Experiments are conducted on a wide range of general benchmarks, categorized as Resolution-Centric (e.g., TextVQA, OCRBench, DocVQA, ChartQA, HR-Bench) and Semantic-Centric (e.g., MMBench, MME, MathVista, AI2D). The evaluation protocol assesses performance based on training data size, maximum supported resolution (MaxRes), resolution strategy, and capabilities on both types of tasks, including detailed evaluation on RC-Bench using accuracy, Area Coefficient of Variation (ACV), and Ratio Coefficient of Variation (RCV).

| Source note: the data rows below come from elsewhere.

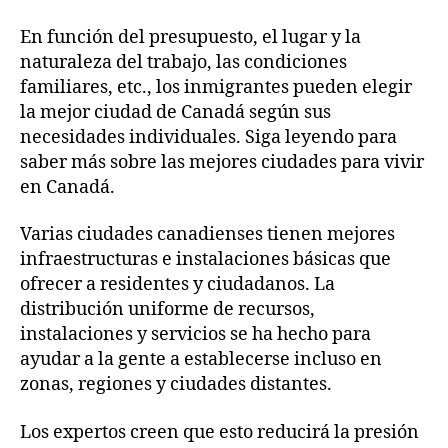
En función del presupuesto, el lugar y la
naturaleza del trabajo, las condiciones
familiares, etc., los inmigrantes pueden elegir
la mejor ciudad de Canadá según sus
necesidades individuales. Siga leyendo para
saber más sobre las mejores ciudades para vivir
en Canadá.
Varias ciudades canadienses tienen mejores
infraestructuras e instalaciones básicas que
ofrecer a residentes y ciudadanos. La
distribución uniforme de recursos,
instalaciones y servicios se ha hecho para
ayudar a la gente a establecerse incluso en
zonas, regiones y ciudades distantes.
Los expertos creen que esto reducirá la presión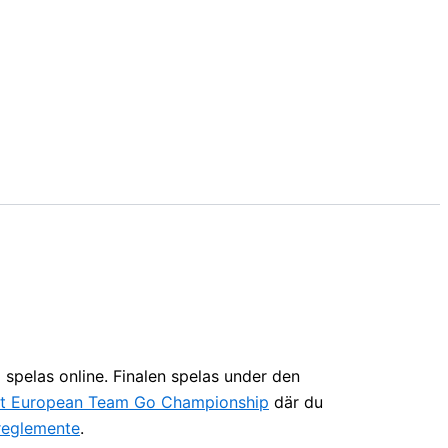
 spelas online. Finalen spelas under den
t European Team Go Championship
där du
reglemente
.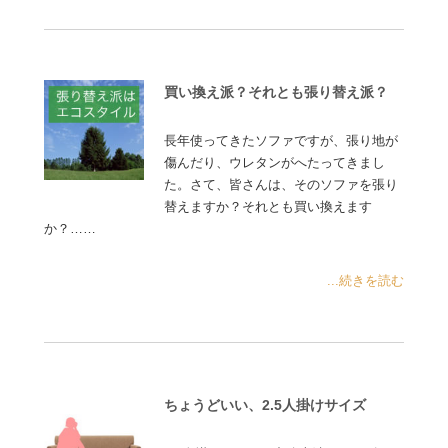
買い換え派？それとも張り替え派？
長年使ってきたソファですが、張り地が
傷んだり、ウレタンがへたってきまし
た。さて、皆さんは、そのソファを張り
替えますか？それとも買い換えます
か？……
...続きを読む
ちょうどいい、2.5人掛けサイズ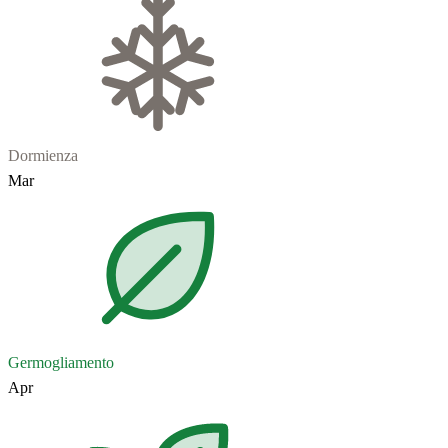
Dormienza
Mar
Germogliamento
Apr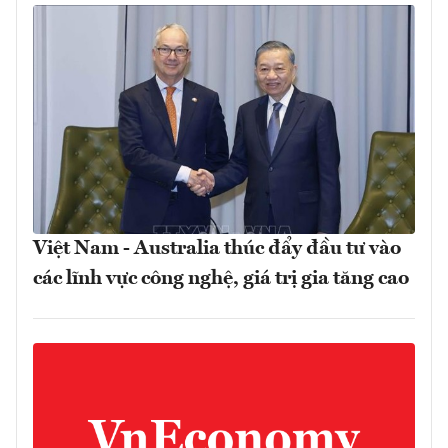
Việt Nam - Australia thúc đẩy đầu tư vào
các lĩnh vực công nghệ, giá trị gia tăng cao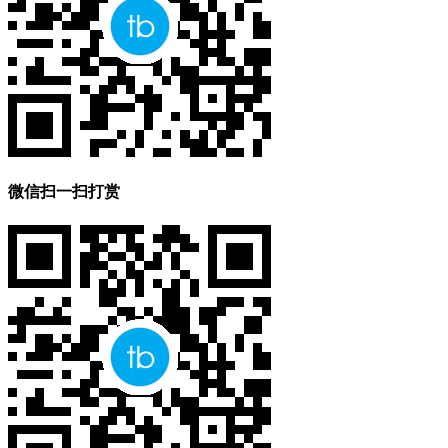
微信扫一扫打赏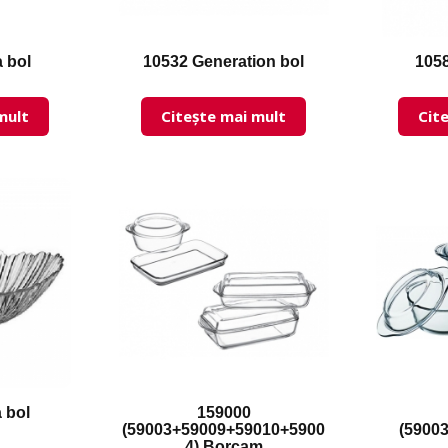
 bol
10532 Generation bol
1058
mult
Citește mai mult
Cit
 bol
159000
(59003+59009+59010+5900
(5900
4) Borcam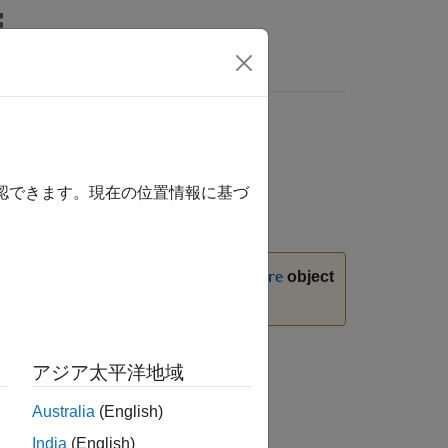
Answers
確認できます。現在の位置情報に基づ
nded. Instead, use the
object
imageDatastore
 History
.
アジア太平洋地域
Australia
(English)
India
(English)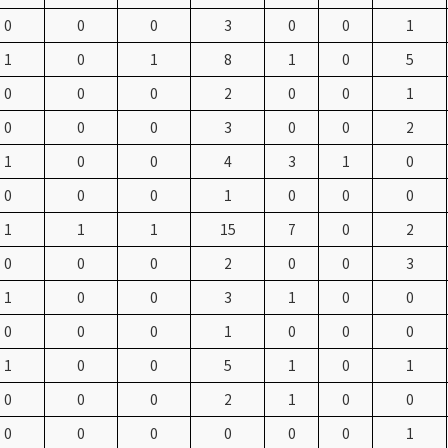
0
0
0
3
0
0
1
1
0
1
8
1
0
5
0
0
0
2
0
0
1
0
0
0
3
0
0
2
1
0
0
4
3
1
0
0
0
0
1
0
0
0
1
1
1
15
7
0
2
0
0
0
2
0
0
3
1
0
0
3
1
0
0
0
0
0
1
0
0
0
1
0
0
5
1
0
1
0
0
0
2
1
0
0
0
0
0
0
0
0
1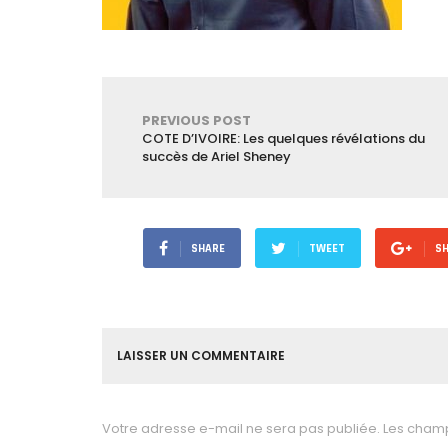
PREVIOUS POST
COTE D’IVOIRE: Les quelques révélations du
succès de Ariel Sheney
SHARE
TWEET
S
LAISSER UN COMMENTAIRE
Votre adresse e-mail ne sera pas publiée.
Les champ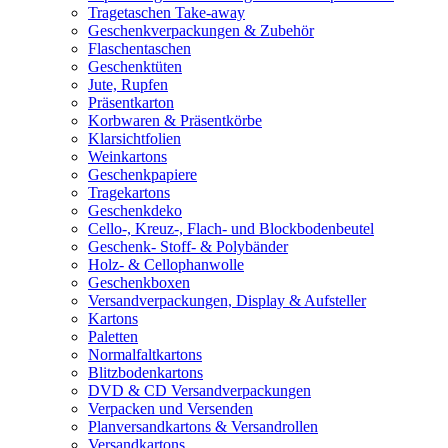
Tragetaschen Take-away
Geschenkverpackungen & Zubehör
Flaschentaschen
Geschenktüten
Jute, Rupfen
Präsentkarton
Korbwaren & Präsentkörbe
Klarsichtfolien
Weinkartons
Geschenkpapiere
Tragekartons
Geschenkdeko
Cello-, Kreuz-, Flach- und Blockbodenbeutel
Geschenk- Stoff- & Polybänder
Holz- & Cellophanwolle
Geschenkboxen
Versandverpackungen, Display & Aufsteller
Kartons
Paletten
Normalfaltkartons
Blitzbodenkartons
DVD & CD Versandverpackungen
Verpacken und Versenden
Planversandkartons & Versandrollen
Versandkartons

The results show that NativeRes-LLaVA achieves superior performance on Resolution-Centric tasks compared to baselines like LLaVA-NeXT, even with less specialized data initially. Training with data including RC-type samples dramatically improves performance on resolution-sensitive benchmarks. The model also maintains competitive performance on Semantic-Centric tasks. Ablation studies demonstrate that the performance gains are primarily due to the Native Resolution strategy itself, not just a better Vision Transformer, and that higher MaxRes significantly improves performance on RC tasks. A detailed comparison between Cropping-based and Native Resolution strategies on RC-Bench reveals that while Cropping can perform well in specific cases that align with pre-training (e.g., balanced aspect ratios at near-standard resolutions), Native Resolution shows superior robustness and performance on images with extreme aspect ratios or areas. Experiments across different LLM scales and backbones further validate the effectiveness and compatibility of the Native Resolution strategy.
Limitations
The paper acknowledges limitations, including computational resource constraints that prevented training a state-of-the-art model from scratch and performing large-scale training comparable to commercial models. The model's effective resolution generalization is limited by the distribution of existing training datasets, which may not contain sufficient high-resolution or extreme aspect ratio examples to fully utilize the architecture's capabilities. Furthermore, the quadratic scaling of self-attention with the number of patches remains a computational bottleneck for processing extremely high-resolution images, although techniques like window attention (as used in some newer models) are mentioned as future directions.
Conclusion
In conclusion, the paper highlights the critical "Resolution Dilemma" in VLMs and contributes a novel benchmark (RC-Bench) and an open-source framework (NativeRes-LLaVA) to address it. The empirical results strongly support the superiority of native resolution visual encoding for tasks requiring fine-grained detail, demonstrating improved accuracy and robustness across diverse visual conditions. The work provides a systematic framework for resolution-centric evaluation and a practical, open-source approach for developing VLMs capable of handling native-resolution inputs.